Alasannya, Yahya bin Hubairah, wazir yang rumahnya dipakai dalam pertemuan tersebut meninggal tahun 560 H (1164 M), sedangkan pengarang Ta`âzî hidup dua abad sebelumnya.

Selain itu, terdapat ketidakkonsistenan dalam teks riwayat tersebut karena si periwayat Ahmad bin Muhammad bin Yahya al-Anbari berkata: "Sang wazir mewanti-wanti kami untuk tidak menceritakan riwayat tersebut, kamipun merahasiakannya dan selama dia hidup, kami tidak mengabarkan riwayat tersebut." Berdasarkan penjelasan ini, riwayat tersebut pasti terjadi setelah tahun 560 H (1164 M) sesuai dengan hari wafatnya wazir tersebut.

Sebaliknya, Utsman bin Abdul-Baqi dalam riwayat tersebut berkata: "Ahmad bin Muhammad bin Yahya al-Anbari mengisahkan riwayat tersebut kepada kami tahun 543 AH (1148 M)."

Di tempat lain, kata Aqa Buzurg, riwayat itu menyebutkan: "…Utsman bin Abdul-Baqi meriwayatkan kepadaku mengenai hari ketujuh Jumadi al-Tsani 543 H (1148 M) bahwa Ahmad bin Muhammad (al-Anbari) meriwayatkan kepadaku hari kesepuluh bulan Ramadhan 543 AH …!" Karena bulan Ramadhan jatuh dua bulan setelah bulan Jumadi al-Tsani, maka mana mungkin seseorang melaporkannya pada Jumadi al-Tsani sesuatu yang terjadi pada bulan Ramadhan?

Singkatnya, berdasarkan hukum akal dan hukum agama, kita tidak perlu berspekulasi dan menggunakan argumen yang lemah dalam membicarakan tempat tinggal Imam Keduabelas dan membuktikan keberadaan Jaza`ir Khadra (Pulau Hijau/ Evergreen Islands) atau kota Jabulqa atau Jabursa adalah tempat tinggalnya. Atau menyatakan bahwa Imam telah memilih daerah kedelapan (the eighth clime) sebagai tempat tinggalnya.

Dr. Fahimi: Kalau begitu, bagaimana kisah Jaza`ir Khadrah?

Tn. Hosyyar: Karena waktunya tidak memungkinkan, bagaimana kalau dilanjutkan minggu depan? Bila Anda setuju, kita bisa bertemu di rumah saya.


Jazirah Khadra (Pulau Hijau)
Diskusi diadakan tepat waktu di rumah Tuan Hosyyar.

Dr. Jalali: Kalau saya tidak salah Dr. Fahimi bertanya Jazirah Khadra di pertemuan yang lalu.

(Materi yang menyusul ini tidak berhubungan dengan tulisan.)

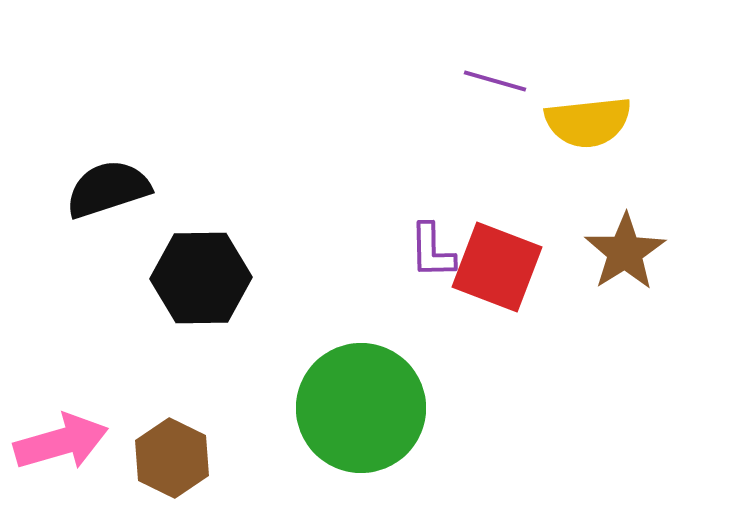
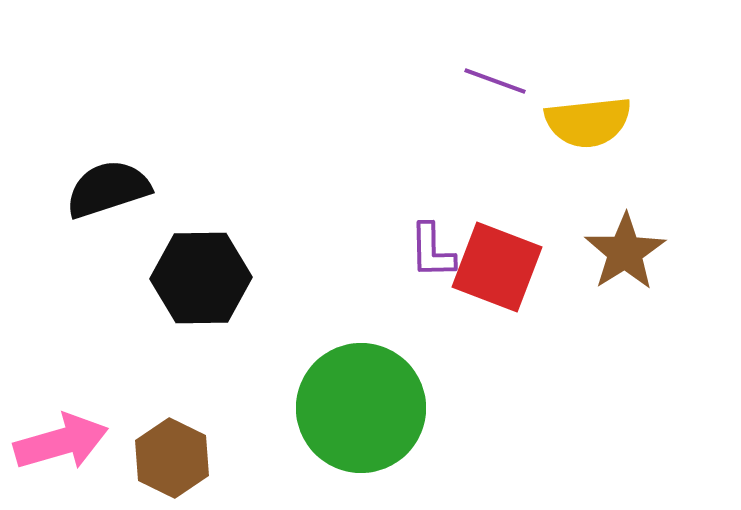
purple line: rotated 4 degrees clockwise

Dr. Fahimi: Saya mendapat kabar bahwa Imam Keduabelas as dan anak-anaknya tinggal di Jazirah Khadra. Bagaimana pendapat Anda mengenai keyakinan ini?

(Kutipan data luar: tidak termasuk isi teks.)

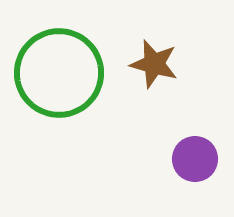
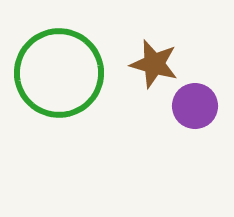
purple circle: moved 53 px up
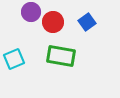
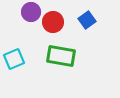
blue square: moved 2 px up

Tn. Hosyyar: Cerita Jazira Khadra ini hanyalah legenda saja. Allamah al-Majlisi telah meriwayatkan semua riwayat ini dalam kitabnya Bihâr al-Anwâr.

Ringkasannya sebagai berikut. Al-Majlisi berkata:

Saya menemukan sebuah naskah di Perpustakaan Amirul Mukminin di Najaf yang menceritakan riwayat Jazira Khadra. Pengarang naskah ini adalah Fadhl bin Yahya al-Thayyibi. Dia mengatakan bahwa ia mendengar riwayat Jazira Khadra dari Syaikh Syamsuddin dan Syaikh Jalaluddin di makam Imam Husain di Karbala pada malam 15 Sya'ban 699 H (1299 M). Mereka mengisahkan riwayat tersebut berdasarkan wewenang Zainuddin Ali bin Fadhl al-Mazandarani. Oleh karenanya, saya memutuskan mendengar riwayat itu darinya.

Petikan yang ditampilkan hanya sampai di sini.